IEEE J Biomed Health Inform. 2022 Oct;26(10):5075-5084. doi: 10.1109/JBHI.2022.3199462. Epub 2022 Oct 4.
Increasing evidence suggest that circRNA, as one of the most promising emerging biomarkers, has a very close relationship with diseases. Exploring the relationship between circRNA and diseases can provide novel perspective for diseases diagnosis and pathogenesis. The existing circRNA-disease association (CDA) prediction models, however, generally treat the data attributes equally, do not pay special attention to the attributes with more significant influence, and do not make full use of the correlation and symbiosis between attributes to dig into the latent semantic information of the data. Therefore, in response to the above problems, this paper proposes a natural semantic enhancement method NSECDA to predict CDA. In practical terms, we first recognize the circRNA sequence as a biological language, and analyze its natural semantic properties through the natural language understanding theory; then integrate it with disease attributes, circRNA and disease Gaussian Interaction Profile (GIP) kernel attributes, and use Graph Attention Network (GAT) to focus on the influential attributes, so as to mine the deeply hidden features; finally, the Rotation Forest (RoF) classifier was used to accurately determine CDA. In the gold standard data set CircR2Disease, NSECDA achieved 92.49% accuracy with 0.9225 AUC score. In comparison with the non-natural semantic enhancement model and other classifier models, NSECDA also shows competitive performance. Additionally, 25 of the CDA pairs with unknown associations in the top 30 prediction scores of NSECDA have been proven by newly reported studies. These achievements suggest that NSECDA is an effective model to predict CDA, which can provide credible candidate for subsequent wet experiments, thus significantly reducing the scope of investigations.

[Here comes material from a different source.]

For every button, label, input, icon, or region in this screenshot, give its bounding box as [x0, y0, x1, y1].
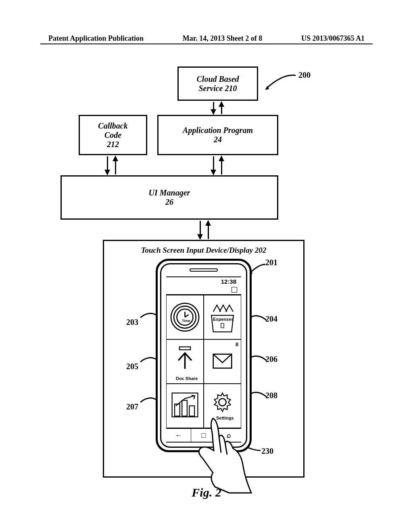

越来越多的证据表明,circRNA 作为最有前途的新兴生物标志物之一,与疾病有着非常密切的关系。探索 circRNA 与疾病之间的关系,可以为疾病的诊断和发病机制提供新的视角。然而,现有的 circRNA 疾病关联(CDA)预测模型通常平等对待数据属性,不特别关注具有更显著影响的属性,也没有充分利用属性之间的相关性和共生关系,挖掘数据的潜在语义信息。因此,针对上述问题,本文提出了一种自然语义增强方法 NSECDA 来预测 CDA。在实际应用中,我们首先将 circRNA 序列识别为生物语言,并通过自然语言理解理论分析其自然语义特性;然后将其与疾病属性、circRNA 和疾病高斯交互特征(GIP)核属性相结合,并利用图注意力网络(GAT)关注有影响力的属性,从而挖掘深层次的隐藏特征;最后,利用旋转森林(RoF)分类器准确确定 CDA。在 CircR2Disease 金标准数据集上,NSECDA 的准确率为 92.49%,AUC 评分为 0.9225。与非自然语义增强模型和其他分类器模型相比,NSECDA 也表现出了竞争性能。此外,在 NSECDA 预测得分前 30 名中,有 25 对未知关联的 CDA 已被新报道的研究证明。这些结果表明,NSECDA 是一种有效的 CDA 预测模型,可以为后续的湿实验提供可靠的候选对象,从而显著缩小研究范围。